On our walk Grandma tells me a little of the tribulations of caring for Frieda – her miserliness, infinite pickiness, and loss of will to live. She says Frieda has perked up considerably for my visit.
We all head off to church together. Amazingly, Grandpa lets me sit in the back of the car for once. The chruch is a big brown building, quite institutional. The service is as I expect, doxologies, liturgies, prayers, and hymns. Grandpa sneaks an extra contribution into the collection basket. I refrain from singing and saying things I don’t currently believe, but otherwise take part. It feels like a recitation, going through the motions, similar to my prior Presbyterian experience. Grandpa is in great spirits when we leave, exalting the joys of an indulgent Sunday.

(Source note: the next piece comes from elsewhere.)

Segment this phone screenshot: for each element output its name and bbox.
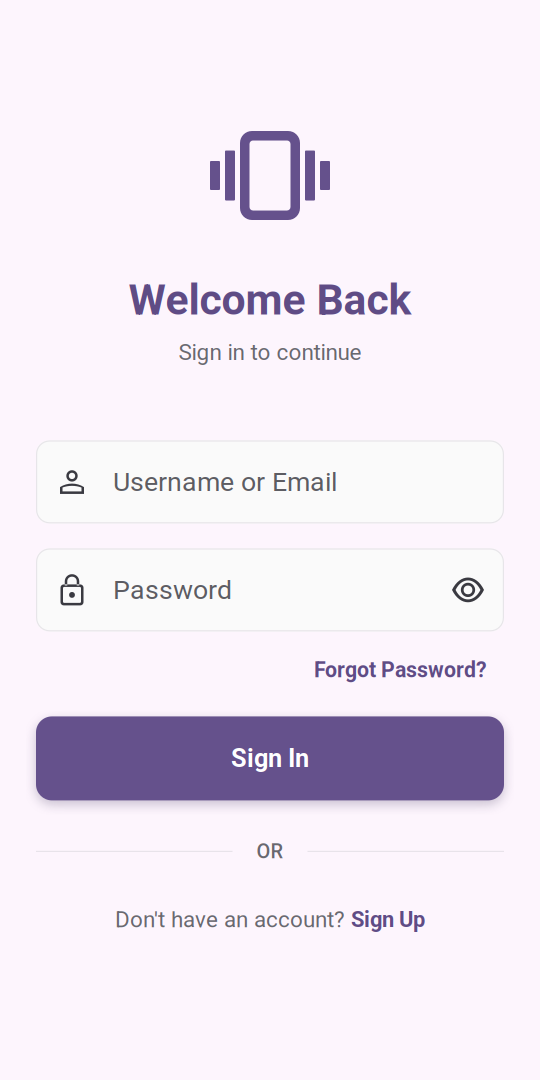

At lunch Grandpa carefully asks if he has told a story before, and if the answer is yes he refrains. He even admits for the first time I’ve heard in public that his short-term memory is not so good. I’m proud of him, and try to respond with love and acceptance. In the afternoon he is aglow, showering me and especially Grandma with affection. He urges me to find a woman I’m absolutely crazy about, marry her, and make love to her every day after! Sadly, he also complains about his knee for the first time, and thinks he may even need his cane.
In the evening we recline before the tube. We watch Raisin in the Sun, a powerful Sydney Poitier movie about a family in Chicago during the depression. Grandpa remarks that it’s a little intense for him, but praises it with us at the end.